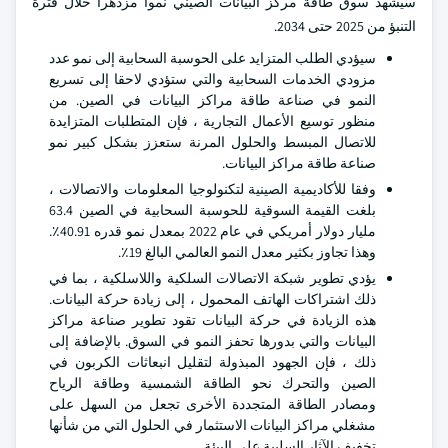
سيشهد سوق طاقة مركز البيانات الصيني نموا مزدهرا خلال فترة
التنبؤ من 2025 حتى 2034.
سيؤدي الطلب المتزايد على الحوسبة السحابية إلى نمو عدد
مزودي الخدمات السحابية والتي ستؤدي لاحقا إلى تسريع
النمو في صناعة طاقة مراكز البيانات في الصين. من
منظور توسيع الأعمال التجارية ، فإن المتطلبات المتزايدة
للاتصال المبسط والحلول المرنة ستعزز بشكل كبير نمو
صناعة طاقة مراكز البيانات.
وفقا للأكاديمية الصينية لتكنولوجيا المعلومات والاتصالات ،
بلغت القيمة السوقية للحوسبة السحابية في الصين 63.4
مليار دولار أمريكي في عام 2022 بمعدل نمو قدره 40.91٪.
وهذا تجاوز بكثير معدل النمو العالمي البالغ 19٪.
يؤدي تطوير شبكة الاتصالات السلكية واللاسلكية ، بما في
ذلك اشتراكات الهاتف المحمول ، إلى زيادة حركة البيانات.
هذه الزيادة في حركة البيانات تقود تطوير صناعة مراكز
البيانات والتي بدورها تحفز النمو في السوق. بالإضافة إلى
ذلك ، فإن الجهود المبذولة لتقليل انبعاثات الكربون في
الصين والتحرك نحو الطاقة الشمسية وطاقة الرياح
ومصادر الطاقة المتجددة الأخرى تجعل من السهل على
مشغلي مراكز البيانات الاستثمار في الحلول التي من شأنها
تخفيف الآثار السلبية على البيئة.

━━━━━━━━━━━━━━━━━━━━

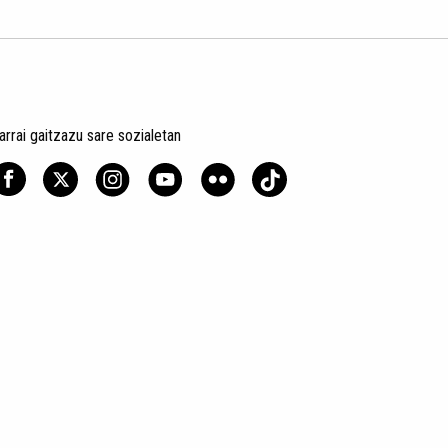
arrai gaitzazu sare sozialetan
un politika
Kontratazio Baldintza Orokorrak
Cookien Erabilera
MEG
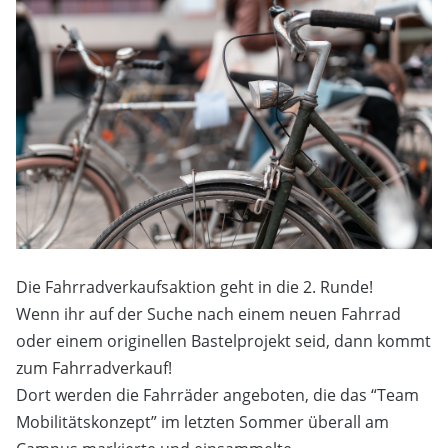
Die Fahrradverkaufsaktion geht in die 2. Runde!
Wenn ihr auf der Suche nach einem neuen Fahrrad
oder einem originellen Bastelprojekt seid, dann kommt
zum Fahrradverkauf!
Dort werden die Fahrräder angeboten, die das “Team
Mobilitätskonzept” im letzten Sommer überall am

━━━━━━━━━━━━━━━━━━━━

-- WORK TO BE COMPLETED --
Quote the listing above, but only from the line that shows "Die Fahrradverkaufsaktion geht" through the line that shows "Sommer überall am".

-- WRITTEN RESPONSE --
Die Fahrradverkaufsaktion geht in die 2. Runde!
Wenn ihr auf der Suche nach einem neuen Fahrrad
oder einem originellen Bastelprojekt seid, dann kommt
zum Fahrradverkauf!
Dort werden die Fahrräder angeboten, die das “Team
Mobilitätskonzept” im letzten Sommer überall am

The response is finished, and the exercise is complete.